Dismiss Notice
Join Physics Forums Today!
The friendliest, high quality science and math community on the planet! Everyone who loves science is here!

Different in acceleration?

  1. Feb 8, 2005 #1
    Different in acceleration????

    Hello, I'd like to know what's the different between an acceleration of a basketball and the acceleration of a small ball(tennis ball) when we drop the balls...

    I think they will not be the same, but why? is it because of the weight?
     
  2. jcsd
  3. Feb 8, 2005 #2
    No. Unless you are talking about gravity between object of masses relatively close to eachother, weight has nothing to do with it. (The mass of a tennis or basketball is nothing compared to the mass of earth).

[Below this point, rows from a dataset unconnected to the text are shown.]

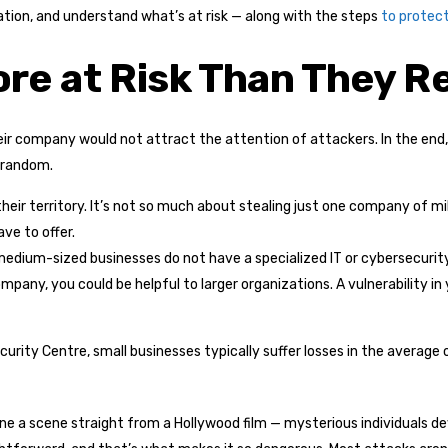
ation, and understand what’s at risk — along with the steps
to protect
e at Risk Than They Re
r company would not attract the attention of attackers. In the end, yo
 random.
heir territory. It’s not so much about stealing just one company of mil
ve to offer.
edium-sized businesses do not have a specialized IT or cybersecurity
company, you could be helpful to larger organizations. A vulnerability 
urity Centre, small businesses typically suffer losses in the average o
ne a scene straight from a Hollywood film — mysterious individuals dev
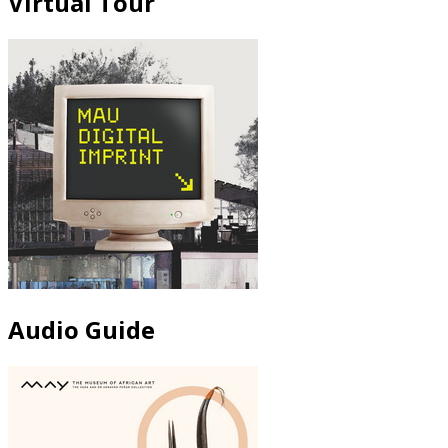
Virtual Tour
Audio Guide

    What is different is air resistance. If one has more air resistence, it will fall slower. Otherwise, for most physics purposes we neglect air resistence and assume everything falls at 9.8 "meters per second" ...per second
     
  4. Feb 9, 2005 #3
    Yes Air resistance is what causes one to fall faster than the other, however if you dropped lets say a lead musket ball and a cannonball they would fall at the exact same rate for the most part. So in response to your question... they would fall very similar in speed because the terminal velocity(maximum freefall speed of an object through a fluid) of both is very similar.... and it also depends on the distance they both fell, if it was from the exosphere one would fall faster eventually because im sure they dont have the same terminal velocity. But if you are talking about dropping them off a building or something of a similar nature it would not be very noticeable.
    And there is a reason that air resistance is neglected especially early on in physics, as some on this thread were so kind as to show me..... :wink:
     
  5. Feb 10, 2005 #4
    Just to be clear, if there was no air, a feather and a bowling ball would fall with the same acceleration and hit the ground at the same time.
     
  6. Feb 11, 2005 #5
    What thread? I want to know why air resistance is neglected early on :)
     
  7. Feb 12, 2005 #6
    This is neglecting the fact that the earth falls towards the object slightly also, but it is negligible on this scale, but on the case of comparing the moon being dropped to the earth and a basketball being dropped on the earth, the moon will collide faster, due to this attraction of earth to the moon.
     
Know someone interested in this topic? Share this thread via Reddit, Google+, Twitter, or Facebook

Have something to add?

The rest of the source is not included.